--- Data Enclosed Below ---

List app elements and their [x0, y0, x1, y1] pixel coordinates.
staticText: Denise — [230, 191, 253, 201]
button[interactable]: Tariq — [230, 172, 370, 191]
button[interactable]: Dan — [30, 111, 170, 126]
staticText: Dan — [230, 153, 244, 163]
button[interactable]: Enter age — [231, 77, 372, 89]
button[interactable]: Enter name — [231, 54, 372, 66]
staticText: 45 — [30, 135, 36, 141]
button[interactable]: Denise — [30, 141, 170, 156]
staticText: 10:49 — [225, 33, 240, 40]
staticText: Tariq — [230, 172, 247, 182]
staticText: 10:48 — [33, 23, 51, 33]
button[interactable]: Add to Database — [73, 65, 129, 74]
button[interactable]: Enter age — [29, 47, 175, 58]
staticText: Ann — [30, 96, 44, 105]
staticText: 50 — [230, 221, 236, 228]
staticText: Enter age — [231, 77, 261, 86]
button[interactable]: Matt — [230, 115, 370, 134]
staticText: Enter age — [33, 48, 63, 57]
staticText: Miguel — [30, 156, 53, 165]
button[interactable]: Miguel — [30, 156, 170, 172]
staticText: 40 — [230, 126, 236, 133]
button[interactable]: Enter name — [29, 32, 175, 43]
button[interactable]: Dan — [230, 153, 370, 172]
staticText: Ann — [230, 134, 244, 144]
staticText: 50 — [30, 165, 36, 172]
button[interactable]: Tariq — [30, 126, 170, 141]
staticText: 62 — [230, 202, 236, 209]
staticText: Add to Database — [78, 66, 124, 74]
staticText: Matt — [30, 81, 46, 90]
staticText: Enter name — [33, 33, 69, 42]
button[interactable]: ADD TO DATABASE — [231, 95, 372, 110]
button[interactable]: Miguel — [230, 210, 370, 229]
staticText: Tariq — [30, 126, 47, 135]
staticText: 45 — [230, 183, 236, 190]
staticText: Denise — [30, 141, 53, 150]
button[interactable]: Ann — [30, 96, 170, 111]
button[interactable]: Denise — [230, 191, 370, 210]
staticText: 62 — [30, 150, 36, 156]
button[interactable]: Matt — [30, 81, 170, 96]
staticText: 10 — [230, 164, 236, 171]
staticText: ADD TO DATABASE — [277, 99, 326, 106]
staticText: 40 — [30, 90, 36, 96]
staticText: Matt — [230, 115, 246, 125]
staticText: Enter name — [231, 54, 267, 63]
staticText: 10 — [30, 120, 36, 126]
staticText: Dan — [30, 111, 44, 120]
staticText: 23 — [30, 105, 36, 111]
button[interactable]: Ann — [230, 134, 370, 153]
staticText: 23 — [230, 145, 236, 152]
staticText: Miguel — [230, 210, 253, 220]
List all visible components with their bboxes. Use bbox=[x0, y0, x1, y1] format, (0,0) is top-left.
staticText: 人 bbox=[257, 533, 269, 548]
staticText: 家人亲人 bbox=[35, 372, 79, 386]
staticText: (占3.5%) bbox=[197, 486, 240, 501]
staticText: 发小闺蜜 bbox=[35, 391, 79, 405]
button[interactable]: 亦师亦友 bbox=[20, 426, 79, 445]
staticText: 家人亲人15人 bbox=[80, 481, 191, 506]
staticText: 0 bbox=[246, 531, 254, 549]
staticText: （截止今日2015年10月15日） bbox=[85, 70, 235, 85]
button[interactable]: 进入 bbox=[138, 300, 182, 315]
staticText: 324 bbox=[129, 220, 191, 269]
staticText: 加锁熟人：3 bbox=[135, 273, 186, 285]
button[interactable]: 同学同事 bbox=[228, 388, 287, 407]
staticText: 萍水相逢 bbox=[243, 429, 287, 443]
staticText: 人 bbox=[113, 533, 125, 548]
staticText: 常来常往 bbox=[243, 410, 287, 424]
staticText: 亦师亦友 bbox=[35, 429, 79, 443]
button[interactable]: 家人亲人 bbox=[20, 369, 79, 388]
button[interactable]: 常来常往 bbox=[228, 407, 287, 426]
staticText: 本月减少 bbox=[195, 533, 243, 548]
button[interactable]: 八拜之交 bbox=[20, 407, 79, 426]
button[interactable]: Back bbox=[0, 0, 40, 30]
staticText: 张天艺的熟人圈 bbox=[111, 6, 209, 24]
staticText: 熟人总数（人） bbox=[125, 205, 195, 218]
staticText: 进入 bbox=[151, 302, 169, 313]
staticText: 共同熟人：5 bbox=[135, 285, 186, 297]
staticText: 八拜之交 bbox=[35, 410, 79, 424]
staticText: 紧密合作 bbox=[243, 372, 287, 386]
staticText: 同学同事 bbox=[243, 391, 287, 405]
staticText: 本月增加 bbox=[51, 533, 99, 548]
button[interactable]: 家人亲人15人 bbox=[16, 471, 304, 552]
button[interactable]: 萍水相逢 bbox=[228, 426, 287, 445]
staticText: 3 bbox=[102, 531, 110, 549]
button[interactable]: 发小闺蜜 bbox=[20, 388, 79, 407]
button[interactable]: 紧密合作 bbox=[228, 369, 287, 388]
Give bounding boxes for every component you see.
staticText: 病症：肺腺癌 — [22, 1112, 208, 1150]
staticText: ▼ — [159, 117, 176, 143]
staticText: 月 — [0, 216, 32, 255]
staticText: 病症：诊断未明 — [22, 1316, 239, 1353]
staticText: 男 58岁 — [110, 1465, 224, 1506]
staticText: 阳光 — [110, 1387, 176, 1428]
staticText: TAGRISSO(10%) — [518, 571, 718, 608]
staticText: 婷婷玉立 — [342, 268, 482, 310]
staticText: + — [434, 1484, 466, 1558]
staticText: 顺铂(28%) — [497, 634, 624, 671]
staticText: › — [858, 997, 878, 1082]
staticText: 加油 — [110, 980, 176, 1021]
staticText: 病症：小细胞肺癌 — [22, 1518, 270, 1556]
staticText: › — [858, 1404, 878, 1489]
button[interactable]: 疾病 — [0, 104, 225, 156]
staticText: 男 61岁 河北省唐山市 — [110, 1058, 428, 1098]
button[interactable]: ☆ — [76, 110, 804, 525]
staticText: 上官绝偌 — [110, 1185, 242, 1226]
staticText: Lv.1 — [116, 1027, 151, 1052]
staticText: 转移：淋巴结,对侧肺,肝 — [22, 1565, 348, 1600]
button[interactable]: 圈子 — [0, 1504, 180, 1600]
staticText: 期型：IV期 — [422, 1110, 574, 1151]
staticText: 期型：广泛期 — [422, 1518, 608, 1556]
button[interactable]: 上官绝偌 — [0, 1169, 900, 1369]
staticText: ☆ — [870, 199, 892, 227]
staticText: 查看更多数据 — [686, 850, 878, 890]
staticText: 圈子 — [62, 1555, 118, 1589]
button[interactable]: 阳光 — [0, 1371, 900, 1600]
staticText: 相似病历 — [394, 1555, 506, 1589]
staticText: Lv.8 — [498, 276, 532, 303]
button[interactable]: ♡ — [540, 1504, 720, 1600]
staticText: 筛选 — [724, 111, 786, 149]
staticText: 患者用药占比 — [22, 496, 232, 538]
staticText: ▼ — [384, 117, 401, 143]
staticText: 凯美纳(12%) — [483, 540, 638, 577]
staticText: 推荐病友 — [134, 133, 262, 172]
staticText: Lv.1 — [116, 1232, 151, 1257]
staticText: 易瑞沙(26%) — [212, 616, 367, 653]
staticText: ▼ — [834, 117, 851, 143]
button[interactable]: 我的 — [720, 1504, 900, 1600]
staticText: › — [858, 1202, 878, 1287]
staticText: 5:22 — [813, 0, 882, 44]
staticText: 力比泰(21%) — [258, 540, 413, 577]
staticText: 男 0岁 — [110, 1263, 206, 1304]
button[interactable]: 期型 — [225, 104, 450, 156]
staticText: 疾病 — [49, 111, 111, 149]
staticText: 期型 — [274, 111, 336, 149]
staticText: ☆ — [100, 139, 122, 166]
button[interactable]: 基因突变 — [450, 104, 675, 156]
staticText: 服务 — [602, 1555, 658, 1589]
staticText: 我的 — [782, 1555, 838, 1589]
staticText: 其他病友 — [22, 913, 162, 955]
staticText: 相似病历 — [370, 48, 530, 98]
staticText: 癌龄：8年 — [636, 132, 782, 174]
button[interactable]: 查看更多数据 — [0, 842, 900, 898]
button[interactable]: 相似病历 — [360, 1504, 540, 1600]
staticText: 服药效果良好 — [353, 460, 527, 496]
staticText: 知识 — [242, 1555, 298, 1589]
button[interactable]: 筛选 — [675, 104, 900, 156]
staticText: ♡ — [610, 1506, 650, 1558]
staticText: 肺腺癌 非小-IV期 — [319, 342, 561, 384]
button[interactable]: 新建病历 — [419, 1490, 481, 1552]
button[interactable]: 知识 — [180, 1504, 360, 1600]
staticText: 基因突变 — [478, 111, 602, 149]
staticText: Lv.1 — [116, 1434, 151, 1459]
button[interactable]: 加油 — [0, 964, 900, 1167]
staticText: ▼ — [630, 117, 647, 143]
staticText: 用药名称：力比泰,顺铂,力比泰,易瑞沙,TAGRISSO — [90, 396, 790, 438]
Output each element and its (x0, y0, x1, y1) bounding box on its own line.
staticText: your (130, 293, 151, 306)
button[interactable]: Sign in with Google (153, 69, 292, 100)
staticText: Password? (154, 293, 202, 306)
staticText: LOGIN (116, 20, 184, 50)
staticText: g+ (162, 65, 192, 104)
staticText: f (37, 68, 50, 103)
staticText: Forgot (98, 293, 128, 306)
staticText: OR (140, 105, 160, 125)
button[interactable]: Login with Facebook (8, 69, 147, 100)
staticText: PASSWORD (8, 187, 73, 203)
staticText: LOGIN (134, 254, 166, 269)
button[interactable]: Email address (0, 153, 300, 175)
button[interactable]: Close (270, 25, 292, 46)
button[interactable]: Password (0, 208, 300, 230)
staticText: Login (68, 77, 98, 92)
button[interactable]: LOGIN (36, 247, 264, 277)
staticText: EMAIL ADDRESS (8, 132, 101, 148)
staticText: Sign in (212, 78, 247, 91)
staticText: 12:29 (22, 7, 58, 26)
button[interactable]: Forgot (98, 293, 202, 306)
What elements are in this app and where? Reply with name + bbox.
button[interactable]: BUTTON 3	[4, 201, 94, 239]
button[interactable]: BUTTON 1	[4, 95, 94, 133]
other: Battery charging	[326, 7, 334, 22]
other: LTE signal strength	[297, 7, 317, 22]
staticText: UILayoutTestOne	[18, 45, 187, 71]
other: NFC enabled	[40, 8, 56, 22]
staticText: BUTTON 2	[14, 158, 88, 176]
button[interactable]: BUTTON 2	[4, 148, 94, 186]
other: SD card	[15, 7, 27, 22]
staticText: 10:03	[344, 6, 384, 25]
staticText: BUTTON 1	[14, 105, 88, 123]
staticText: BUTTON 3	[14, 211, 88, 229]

--- End of Enclosed Data ---

**Your assignment:** Copy every line from the records above that contains the word "常来常往".

**Solution to the exercise:**
staticText: 常来常往 bbox=[243, 410, 287, 424]
button[interactable]: 常来常往 bbox=[228, 407, 287, 426]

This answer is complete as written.